__EXERCISE DATA__:
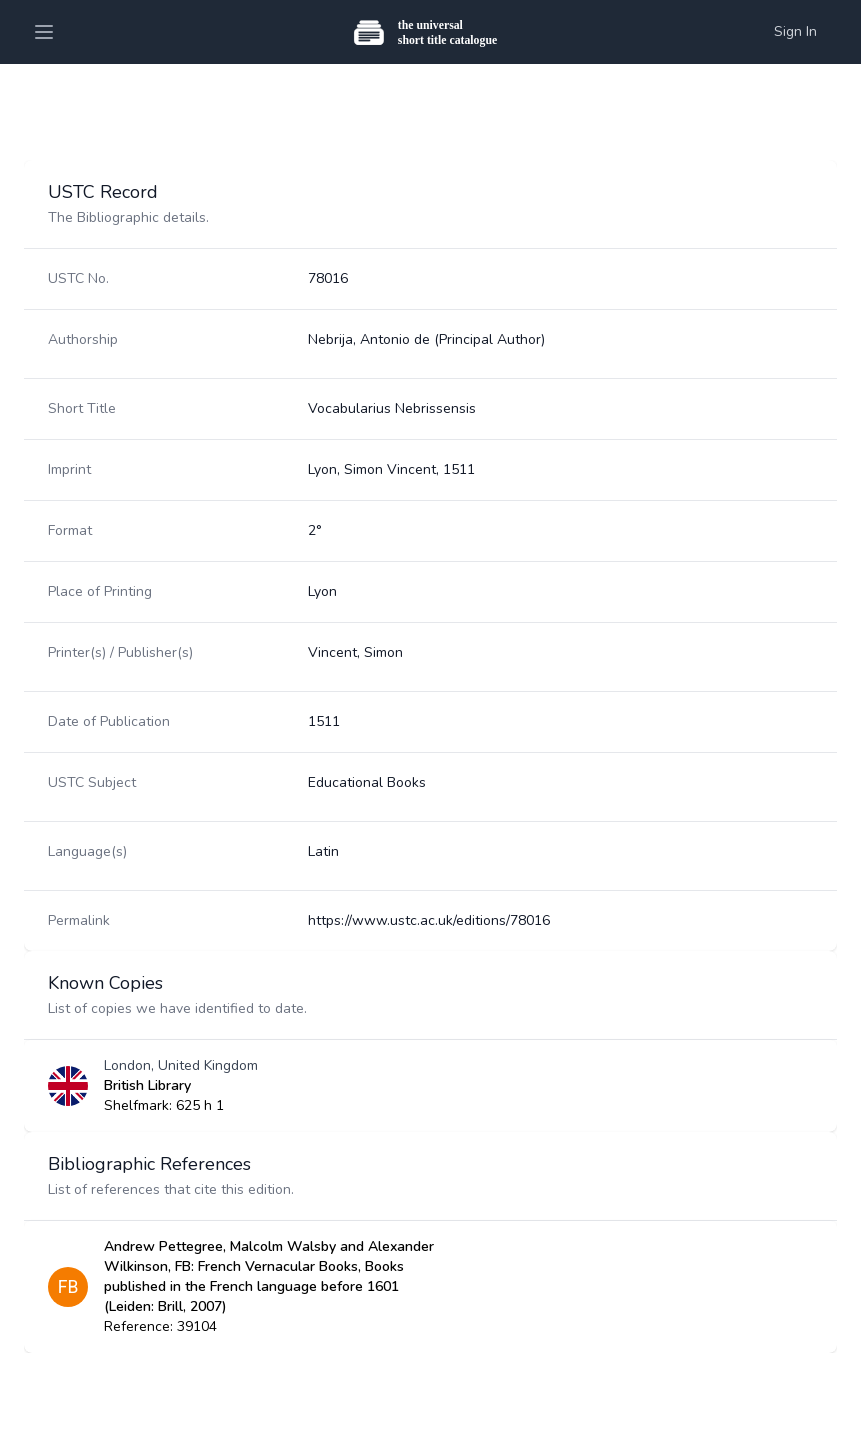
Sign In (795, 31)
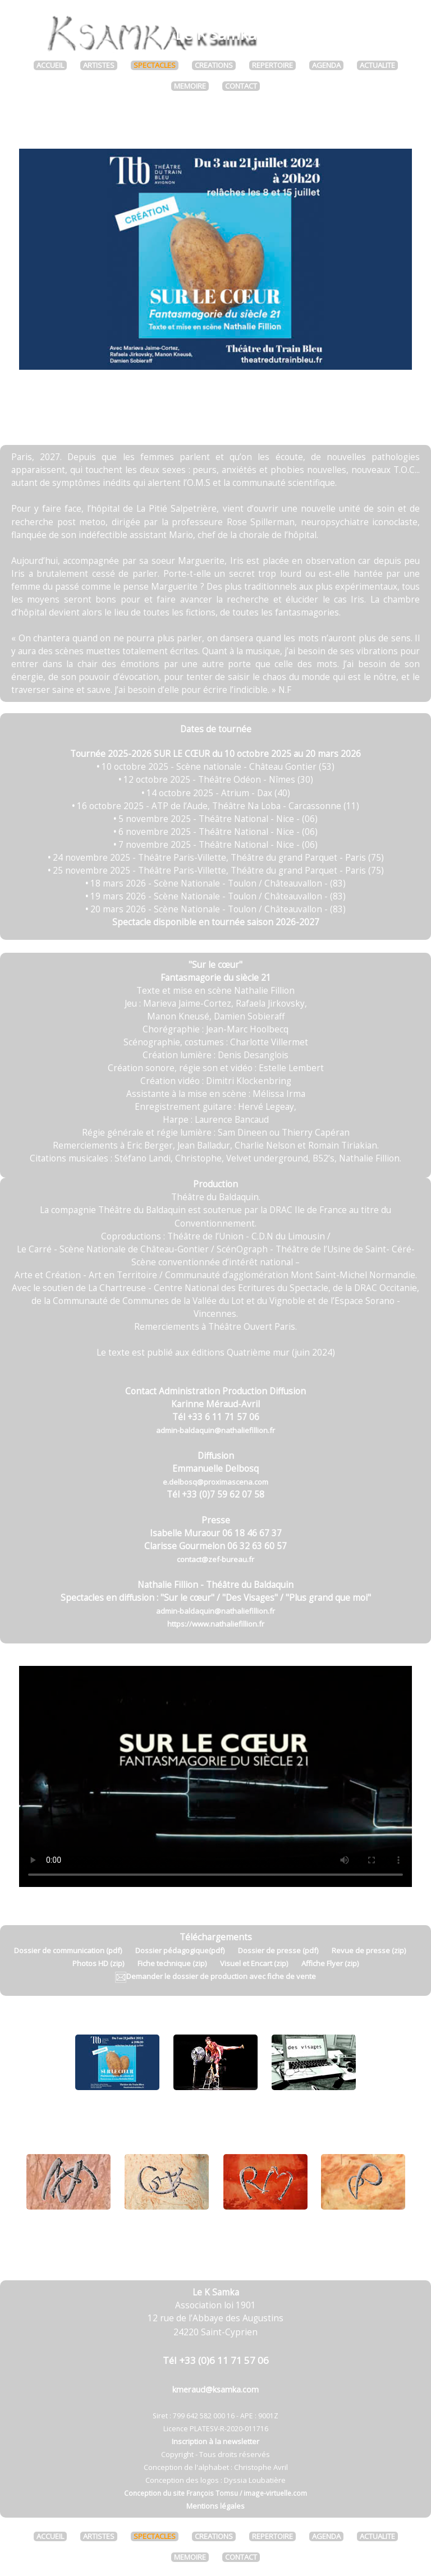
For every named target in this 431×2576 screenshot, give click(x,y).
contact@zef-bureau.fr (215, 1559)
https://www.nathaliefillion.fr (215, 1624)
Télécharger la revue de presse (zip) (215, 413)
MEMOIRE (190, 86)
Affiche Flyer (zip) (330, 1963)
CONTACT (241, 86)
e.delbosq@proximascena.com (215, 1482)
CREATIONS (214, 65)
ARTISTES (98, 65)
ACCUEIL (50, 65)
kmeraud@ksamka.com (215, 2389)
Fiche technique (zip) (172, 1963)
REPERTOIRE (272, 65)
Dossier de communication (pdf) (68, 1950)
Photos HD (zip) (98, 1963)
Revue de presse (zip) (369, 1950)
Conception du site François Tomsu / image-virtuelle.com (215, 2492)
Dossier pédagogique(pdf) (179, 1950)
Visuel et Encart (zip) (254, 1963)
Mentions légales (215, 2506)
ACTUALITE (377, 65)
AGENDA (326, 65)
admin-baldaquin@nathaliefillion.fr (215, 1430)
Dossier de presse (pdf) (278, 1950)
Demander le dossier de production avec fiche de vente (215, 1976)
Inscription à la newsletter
...
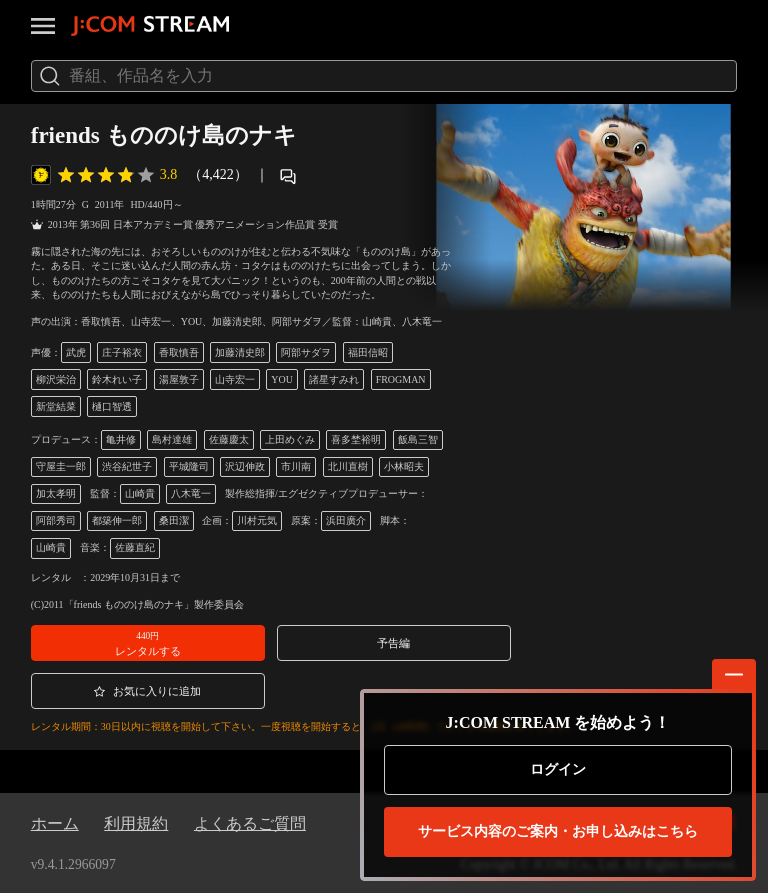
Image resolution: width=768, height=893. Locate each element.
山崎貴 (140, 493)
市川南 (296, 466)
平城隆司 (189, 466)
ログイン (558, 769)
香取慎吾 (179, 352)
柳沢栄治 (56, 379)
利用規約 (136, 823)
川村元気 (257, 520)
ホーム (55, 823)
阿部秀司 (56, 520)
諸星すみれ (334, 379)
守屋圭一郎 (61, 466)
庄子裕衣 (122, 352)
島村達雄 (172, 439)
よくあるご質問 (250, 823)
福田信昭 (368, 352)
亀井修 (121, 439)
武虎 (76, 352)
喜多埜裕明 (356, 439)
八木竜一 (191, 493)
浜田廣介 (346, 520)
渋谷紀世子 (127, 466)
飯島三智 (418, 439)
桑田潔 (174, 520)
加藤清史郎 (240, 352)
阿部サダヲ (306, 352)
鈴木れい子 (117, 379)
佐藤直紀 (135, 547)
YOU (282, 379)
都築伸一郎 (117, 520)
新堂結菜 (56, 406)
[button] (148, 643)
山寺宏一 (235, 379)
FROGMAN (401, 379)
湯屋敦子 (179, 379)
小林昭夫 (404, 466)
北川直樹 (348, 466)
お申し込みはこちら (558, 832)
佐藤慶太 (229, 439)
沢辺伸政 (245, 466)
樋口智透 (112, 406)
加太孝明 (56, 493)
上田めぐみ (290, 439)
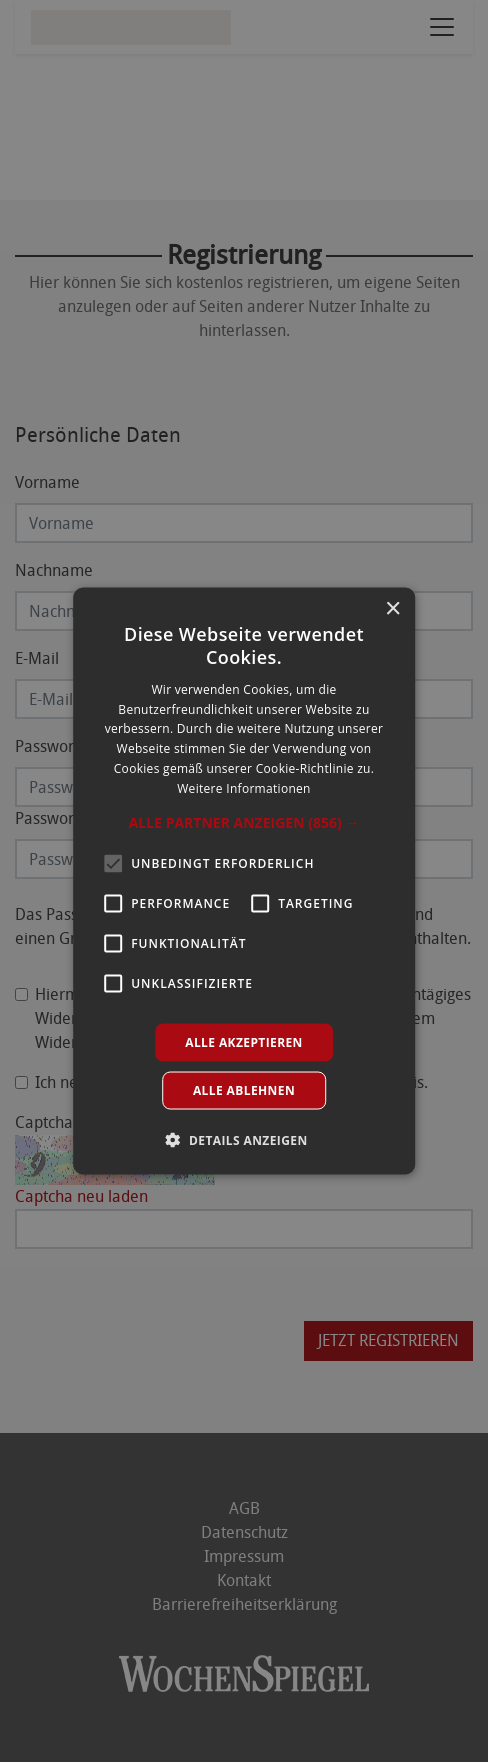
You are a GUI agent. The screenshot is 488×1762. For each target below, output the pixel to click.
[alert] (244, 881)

__ACTIVITY__: Above are some entries. Restate word for word the lines from the one holding "平城隆司 (189, 466)" through the one holding "[alert] (244, 881)", but not the pictures.

__PROBLEM SOLUTION__:
平城隆司 (189, 466)
ログイン (558, 769)
香取慎吾 (179, 352)
柳沢栄治 (56, 379)
利用規約 (136, 823)
川村元気 (257, 520)
ホーム (55, 823)
阿部秀司 (56, 520)
諸星すみれ (334, 379)
守屋圭一郎 (61, 466)
庄子裕衣 (122, 352)
島村達雄 (172, 439)
よくあるご質問 (250, 823)
福田信昭 (368, 352)
亀井修 (121, 439)
武虎 (76, 352)
喜多埜裕明 (356, 439)
八木竜一 (191, 493)
浜田廣介 (346, 520)
渋谷紀世子 (127, 466)
飯島三智 (418, 439)
桑田潔 (174, 520)
加藤清史郎 (240, 352)
阿部サダヲ (306, 352)
鈴木れい子 (117, 379)
佐藤直紀 (135, 547)
YOU (282, 379)
都築伸一郎 (117, 520)
新堂結菜 (56, 406)
[button] (148, 643)
山寺宏一 (235, 379)
FROGMAN (401, 379)
湯屋敦子 (179, 379)
小林昭夫 (404, 466)
北川直樹 (348, 466)
お申し込みはこちら (558, 832)
佐藤慶太 (229, 439)
沢辺伸政 (245, 466)
樋口智透 (112, 406)
加太孝明 (56, 493)
上田めぐみ (290, 439)
You are a GUI agent. The screenshot is 488×1762. For each target below, output the pixel to click.
[alert] (244, 881)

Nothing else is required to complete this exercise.